- Data for review:
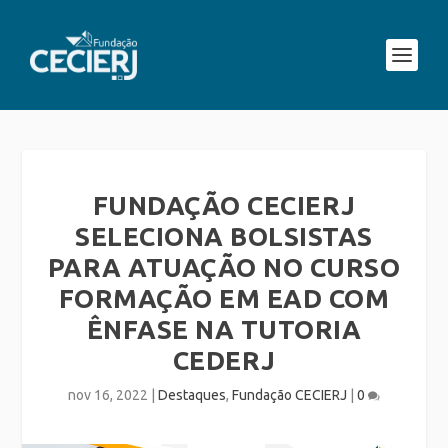
FUNDAÇÃO CECIERJ
SELECIONA BOLSISTAS
PARA ATUAÇÃO NO CURSO
FORMAÇÃO EM EAD COM
ÊNFASE NA TUTORIA
CEDERJ
nov 16, 2022
|
Destaques
,
Fundação CECIERJ
|
0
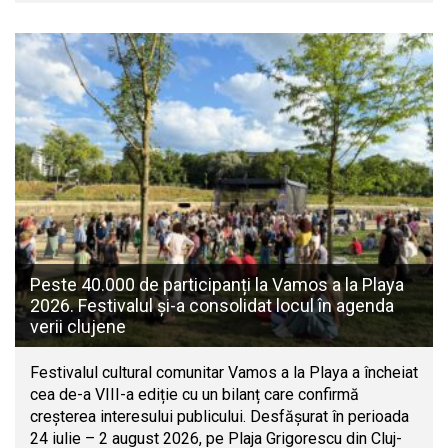
Peste 40.000 de participanți la Vamos a la Playa
2026. Festivalul și-a consolidat locul în agenda
verii clujene
Festivalul cultural comunitar Vamos a la Playa a încheiat
cea de-a VIII-a ediție cu un bilanț care confirmă
creșterea interesului publicului. Desfășurat în perioada
24 iulie – 2 august 2026, pe Plaja Grigorescu din Cluj-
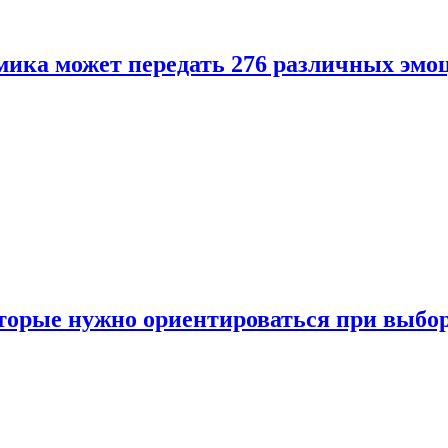
ика может передать 276 различных эмо
торые нужно ориентироваться при выбо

- What is being asked:
Output the whole listing again, exactly, without its pictures.

- Task solution:
FUNDAÇÃO CECIERJ
SELECIONA BOLSISTAS
PARA ATUAÇÃO NO CURSO
FORMAÇÃO EM EAD COM
ÊNFASE NA TUTORIA
CEDERJ
nov 16, 2022
|
Destaques
,
Fundação CECIERJ
|
0
Peste 40.000 de participanți la Vamos a la Playa
2026. Festivalul și-a consolidat locul în agenda
verii clujene
Festivalul cultural comunitar Vamos a la Playa a încheiat
cea de-a VIII-a ediție cu un bilanț care confirmă
creșterea interesului publicului. Desfășurat în perioada
24 iulie – 2 august 2026, pe Plaja Grigorescu din Cluj-
ика может передать 276 различных эмо
торые нужно ориентироваться при выбо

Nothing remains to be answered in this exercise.